The AD process is complex, affected by many factors including the type and composition of the substrate, microbial composition, temperature, organic loading rate (OLR), pH and reactor configuration, etc. Many studies have reported that temperature is one of the most crucial factors influencing the microbial community, process kinetics, stability, substrate utilization rates, and methane yield (Bouallagui et al., 2009, Dela-Rubia et al., 2002, Riau et al., 2010). The AD process is commonly operated in the mesophilic temperature, considering the process stability, energy expense and microorganism sensitivity (El-Mashad et al., 2003, Fernandez et al., 2008, Ward et al., 2008).
OLR is also considered as an important operational parameter. The high OLR means high treatment capacity and methane yield, but it also may lead to overloading and thereby causing process instability, and even system failure. Li et al. (2015a) reported operating limits of OLR when livestock manure was mono-digested. Guo et al. (2013a) indicated that there might be a risk of acidification if the reactor operated below 38 °C at high OLRs. Thus, there is a need for a strategy to find a suitable OLR for achieving a stable and optimum anaerobic digestion of pig manure.

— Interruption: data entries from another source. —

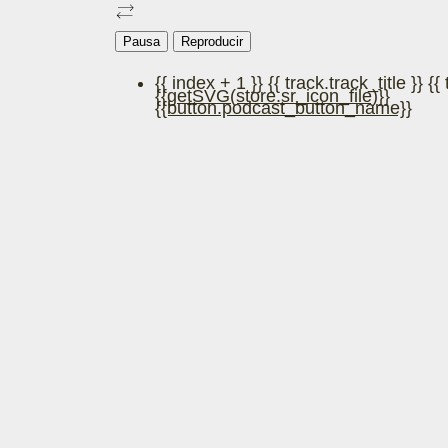
Pausa
Reproducir
{{ index + 1 }}
{{ track.track_title }}
{{
{{getSVG(store.sr_icon_file)}}
{{button.podcast_button_name}}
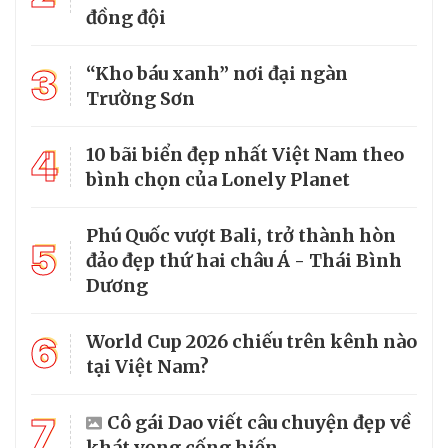
đồng đội
3
“Kho báu xanh” nơi đại ngàn
Trường Sơn
4
10 bãi biển đẹp nhất Việt Nam theo
bình chọn của Lonely Planet
Phú Quốc vượt Bali, trở thành hòn
5
đảo đẹp thứ hai châu Á - Thái Bình
Dương
6
World Cup 2026 chiếu trên kênh nào
tại Việt Nam?
7
Cô gái Dao viết câu chuyện đẹp về
khát vọng cống hiến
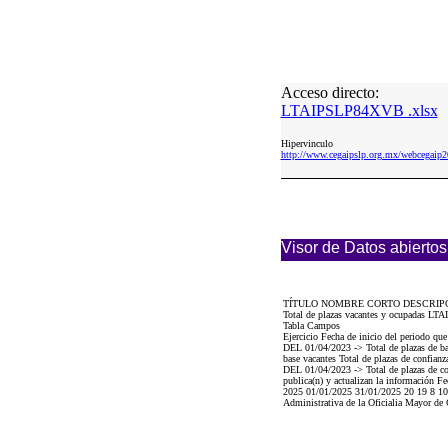
Acceso directo:
LTAIPSLP84XVB .xlsx
Hipervinculo
http://www.cegaipslp.org.mx/webceg
Visor de Datos abiertos
TÍTULO NOMBRE CORTO DESCRIP
Total de plazas vacantes y ocupadas LT
Tabla Campos
Ejercicio Fecha de inicio del periodo q
DEL 01/04/2023 -> Total de plazas de 
base vacantes Total de plazas de con
DEL 01/04/2023 -> Total de plazas de con
publica(n) y actualizan la información Fe
2025 01/01/2025 31/01/2025 20 19 8 10 0
Administrativa de la Oficialia Mayor de 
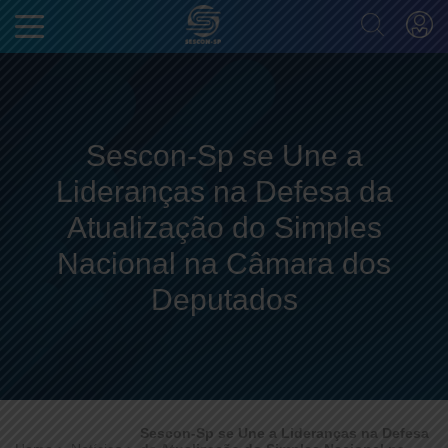
Sescon-Sp se Une a
Lideranças na Defesa da
Atualização do Simples
Nacional na Câmara dos
Deputados
Sescon-Sp se Une a Lideranças na Defesa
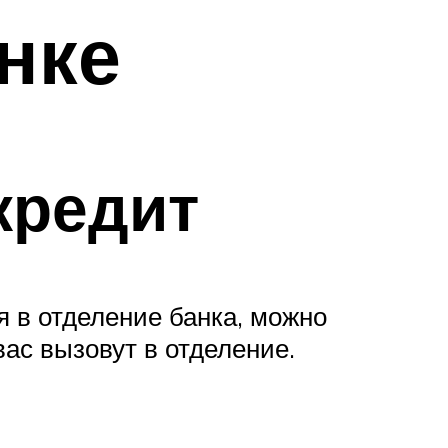
нке
кредит
я в отделение банка, можно
вас вызовут в отделение.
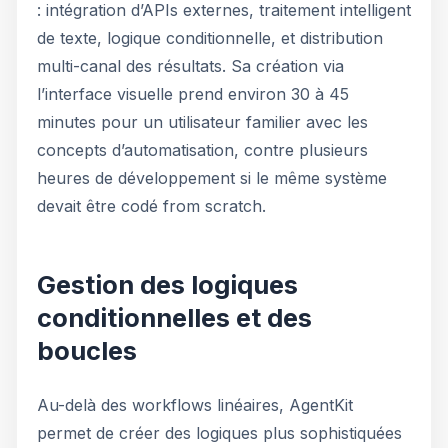
: intégration d’APIs externes, traitement intelligent
de texte, logique conditionnelle, et distribution
multi-canal des résultats. Sa création via
l’interface visuelle prend environ 30 à 45
minutes pour un utilisateur familier avec les
concepts d’automatisation, contre plusieurs
heures de développement si le même système
devait être codé from scratch.
Gestion des logiques
conditionnelles et des
boucles
Au-delà des workflows linéaires, AgentKit
permet de créer des logiques plus sophistiquées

Regarding PM, its carbon to nitrogen (C/N) ratio was lower relative to the optimum C/N ratio (20:1–30:1) existing ammonium inhibition risk. Therefore, several studies, in batch or continuous experiments, have indicated the benefits of co-digestion with other wastes (Astals et al., 2013, Ren et al., 2014, Zhang et al., 2014), however, PM is still commonly used as the sole feedstock to produce biogas for most farms in China. Actually, for co-digestion, the sources, transportation, and supply stability of the co-substances should be considered to keep a long run of the biogas plant.
Some existing biogas plants have been operating at low efficiency owing to various technical barriers, such as running at lower or higher OLR, fluctuant digestion temperature, lack of knowledge about maintenance and monitoring, etc.(Deng et al., 2017). Thus, the appropriate operating conditions are essential for the commercial and sustainable development of AD technology treating PM. Most of the AD studies are in lab-scale (Guo et al., 2013a, Ni et al., 2017, Tsapekos et al., 2017) or evaluate the operational performance of existed biogas plants (Dong and Lu, 2013, Li et al., 2015b). The results and discussion from lab-scale indeed could provide insight into large-scale development. However, there are few studies linking the data from lab-scale to give design consideration for a farm-scale biogas plant, in particular, how the effects of different OLRs on the mass flow and energy requirement observed in lab-scale operation be interpreted in large-scale without building a real large-scale reactor has never been investigated. Thus, this is extremely important because it can (і) help to know the input, output and detailed mass flow and energy consumption, (іі) investigate different scenarios to provide appropriate considerations for the design of the commercial biogas plant.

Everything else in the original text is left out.